Another architect, Albert Walters, once said of Berndtson: "Peter was one of the most totally self-centered people I have ever known . . . [he] embodied the character of Howard Roark [from Ayn Rand's The Fountainhead] more than anyone I ever knew." Others have disputed this characterization (Edgar Tafel told me that Berndtson was a "nice man" -- whatever that might mean), but it is clear that in learning his craft at the knee of Wright, Berndtson also learned to emulate something of Wright's elitism and arrogance.
A some-time designer of stage sets, Berndtson joined Wright's Taliesin Fellowship in Wisconsin in 1938 and became one of Wright's most devoted pupils and disciples, working with the master on his renderings of the Guggenheim Museum in New York City. During the 1940s, Berndtson settled in Pittsburgh with his second wife, Taliesin architect and historian Cornelia Brierly, where he became an important designer of Wright-influenced residences -- "organic" structures which were designed with uncompromising discipline to be integrated with the land in their basic lines, their materials and their treatment of natural light. He passed away in 1972.
This excerpt from Miller and Sheon's book Organic Vision: The Architecture of Peter Berndtson, explains a bit about what is special about my particular house:
One house that tested all of the architect's ingenuity was 'Springwater Hills,' the home of Mr. and Mrs. Arthur Parkins . . . The Parkinses owned 40 wooded acres surrounding a handsome grassy knoll -- on which stood a typical late Victorian clapboard farmhouse with gable roof. Berndtson first saw the site in 1953. He suggested razing the small farmhouse and starting fresh. At the time the Parkinses felt the expense prohibitive and in any case did not want to start from scratch. Ten years later they began long discussions about adapting the house.
' Peter was amenable to an adaptation,' Parkins said. 'But he told me it would be a most difficult challenge to make his architecture come together with the existing building. We knew what he meant. He looked over the place a few times and then disappeared for about six months. When he finally came out with the plans, the drawings were incredible. We fell in love with his ideas right away. Even if we had been inclined to, after seeing what he intended we probably could not have looked for another architect. You just couldn't deny his work,' the Parkinses said.

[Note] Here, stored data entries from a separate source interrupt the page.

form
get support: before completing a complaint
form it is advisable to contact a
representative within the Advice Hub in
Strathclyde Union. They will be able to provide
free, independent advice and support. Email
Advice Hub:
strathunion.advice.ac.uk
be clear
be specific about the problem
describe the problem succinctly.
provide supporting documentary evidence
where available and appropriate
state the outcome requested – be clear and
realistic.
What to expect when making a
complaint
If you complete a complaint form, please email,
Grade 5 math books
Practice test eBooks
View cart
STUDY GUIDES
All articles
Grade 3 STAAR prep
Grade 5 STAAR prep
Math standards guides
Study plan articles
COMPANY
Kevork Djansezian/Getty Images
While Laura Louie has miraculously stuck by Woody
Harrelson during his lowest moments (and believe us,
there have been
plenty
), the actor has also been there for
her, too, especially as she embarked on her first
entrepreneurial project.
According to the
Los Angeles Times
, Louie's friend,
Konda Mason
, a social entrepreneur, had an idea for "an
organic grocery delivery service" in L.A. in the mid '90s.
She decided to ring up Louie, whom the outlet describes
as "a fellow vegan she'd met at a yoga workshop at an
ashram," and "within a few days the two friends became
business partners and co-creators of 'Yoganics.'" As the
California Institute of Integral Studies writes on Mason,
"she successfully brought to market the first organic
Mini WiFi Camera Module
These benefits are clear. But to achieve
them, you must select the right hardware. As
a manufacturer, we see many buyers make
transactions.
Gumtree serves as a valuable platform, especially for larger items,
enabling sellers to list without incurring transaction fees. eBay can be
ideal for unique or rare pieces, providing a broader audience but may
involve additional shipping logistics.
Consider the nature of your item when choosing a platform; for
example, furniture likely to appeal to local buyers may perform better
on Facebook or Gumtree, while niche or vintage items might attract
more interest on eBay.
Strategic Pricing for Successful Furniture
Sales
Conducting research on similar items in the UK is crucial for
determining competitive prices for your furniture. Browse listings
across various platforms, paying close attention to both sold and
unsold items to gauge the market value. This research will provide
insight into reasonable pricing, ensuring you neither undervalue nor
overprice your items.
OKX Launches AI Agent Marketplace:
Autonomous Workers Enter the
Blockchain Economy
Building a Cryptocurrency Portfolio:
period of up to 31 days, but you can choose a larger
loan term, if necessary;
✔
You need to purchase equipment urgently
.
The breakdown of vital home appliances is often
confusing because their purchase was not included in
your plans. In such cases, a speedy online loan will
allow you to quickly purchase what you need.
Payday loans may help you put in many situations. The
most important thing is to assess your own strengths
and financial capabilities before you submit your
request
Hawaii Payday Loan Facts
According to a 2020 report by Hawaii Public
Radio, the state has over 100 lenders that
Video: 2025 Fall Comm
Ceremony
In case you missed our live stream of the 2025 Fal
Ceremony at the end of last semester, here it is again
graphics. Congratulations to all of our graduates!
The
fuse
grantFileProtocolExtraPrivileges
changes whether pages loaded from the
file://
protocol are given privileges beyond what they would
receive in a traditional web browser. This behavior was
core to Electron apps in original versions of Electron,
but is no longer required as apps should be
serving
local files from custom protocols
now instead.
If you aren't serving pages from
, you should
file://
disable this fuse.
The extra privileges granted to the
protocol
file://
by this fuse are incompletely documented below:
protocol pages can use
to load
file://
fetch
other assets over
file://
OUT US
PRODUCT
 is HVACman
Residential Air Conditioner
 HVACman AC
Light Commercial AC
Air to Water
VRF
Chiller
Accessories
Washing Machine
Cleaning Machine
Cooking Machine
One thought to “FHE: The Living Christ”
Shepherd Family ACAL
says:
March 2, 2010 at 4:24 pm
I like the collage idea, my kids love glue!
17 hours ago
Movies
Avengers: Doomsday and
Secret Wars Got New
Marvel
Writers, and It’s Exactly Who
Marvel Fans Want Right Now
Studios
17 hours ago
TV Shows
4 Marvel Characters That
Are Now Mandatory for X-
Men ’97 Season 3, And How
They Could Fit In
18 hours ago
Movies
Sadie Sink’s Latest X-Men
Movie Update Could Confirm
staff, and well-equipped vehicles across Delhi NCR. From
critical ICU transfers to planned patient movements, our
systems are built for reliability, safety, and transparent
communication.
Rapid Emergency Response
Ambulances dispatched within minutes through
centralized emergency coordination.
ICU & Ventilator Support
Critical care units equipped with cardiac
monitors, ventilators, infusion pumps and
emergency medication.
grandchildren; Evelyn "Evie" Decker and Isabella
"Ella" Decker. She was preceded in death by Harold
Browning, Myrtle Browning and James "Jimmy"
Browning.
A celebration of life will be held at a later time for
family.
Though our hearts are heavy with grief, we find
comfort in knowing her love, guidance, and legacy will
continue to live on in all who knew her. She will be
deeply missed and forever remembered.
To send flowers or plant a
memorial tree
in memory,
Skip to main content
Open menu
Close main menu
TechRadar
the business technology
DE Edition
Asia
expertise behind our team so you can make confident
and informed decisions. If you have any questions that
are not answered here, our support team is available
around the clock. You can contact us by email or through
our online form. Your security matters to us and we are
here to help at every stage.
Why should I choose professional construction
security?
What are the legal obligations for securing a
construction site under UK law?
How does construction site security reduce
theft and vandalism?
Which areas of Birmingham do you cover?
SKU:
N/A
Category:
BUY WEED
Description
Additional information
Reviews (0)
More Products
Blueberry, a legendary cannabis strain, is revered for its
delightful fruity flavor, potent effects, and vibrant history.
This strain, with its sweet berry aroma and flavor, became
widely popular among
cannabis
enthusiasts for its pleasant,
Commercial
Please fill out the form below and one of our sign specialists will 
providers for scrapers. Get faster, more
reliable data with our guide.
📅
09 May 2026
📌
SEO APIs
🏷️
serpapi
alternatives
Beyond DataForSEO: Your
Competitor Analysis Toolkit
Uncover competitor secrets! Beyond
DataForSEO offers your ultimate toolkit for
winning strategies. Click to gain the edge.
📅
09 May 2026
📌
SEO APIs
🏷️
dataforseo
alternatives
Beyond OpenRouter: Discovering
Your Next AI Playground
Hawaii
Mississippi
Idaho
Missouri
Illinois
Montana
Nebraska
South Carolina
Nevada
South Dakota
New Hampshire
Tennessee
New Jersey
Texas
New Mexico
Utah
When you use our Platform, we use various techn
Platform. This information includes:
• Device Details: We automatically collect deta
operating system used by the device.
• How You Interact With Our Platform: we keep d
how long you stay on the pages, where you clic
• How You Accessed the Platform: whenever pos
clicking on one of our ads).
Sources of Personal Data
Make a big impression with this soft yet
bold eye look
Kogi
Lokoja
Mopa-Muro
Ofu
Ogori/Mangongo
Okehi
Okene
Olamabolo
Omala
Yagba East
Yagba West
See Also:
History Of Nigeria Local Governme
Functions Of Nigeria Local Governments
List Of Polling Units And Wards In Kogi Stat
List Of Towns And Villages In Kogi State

'I said I thought Micarta surfaces would be practical in the bedrooms,' Arthur Parkins remembered. 'If you want that you'll need a different architect,' Peter replied.'
'We let him do what he wanted,' Loretta Parkins said, 'because everything he did was beyond our expectations. The house, with three decks on the second floor, four bedrooms and two baths, is like a sculpture. We have made no attempt to overdress it. Just a few flowers. Peter included corner flower boxes on the northwest deck. There was nothing that we didn't let Peter do. He had total freedom and we're not sorry!'
Parkins agreed. 'Peter had a unified design. He nurtured ideas like sculptural entities and he never deviated from his ideals.'
On of their house's most unusual features is a long walkway with a redwood canopy that extends many feet from the front of the house in the direction of a separate garage. The house has a strong Japanese quality with its stark redwood exterior. Except for one area of the original roofline, there is nothing to indicate the house's beginnings. Berndtson enclosed the original structure but refinished the interior as the core of his enlargement. It was a brilliant experiment.
One feature of the house that Miller and Sheon fail to mention, except in passing, is its surroundings -- the thick, green woods; the lush rhododendrons that hug the structure on the east and west sides; and the gentle hiss of the two springs that traverse the land on which it is situated. The land itself was part of the attraction for me, and one of the things that drew me to visit when I first read that this Berndtson house was for sale by the Parkinses. It was an emotional experience for me to wake up in this forest for the first time five years ago after moving in. In the master bedroom, with glass expanses on either side of the built-in platform bed, and narrow windows on either side of the fireplace at the far end of the room, it was easy to be overwhelmed by being enveloped within the forest's colors and sounds. In this most private haven, it was as if there were no sense of time.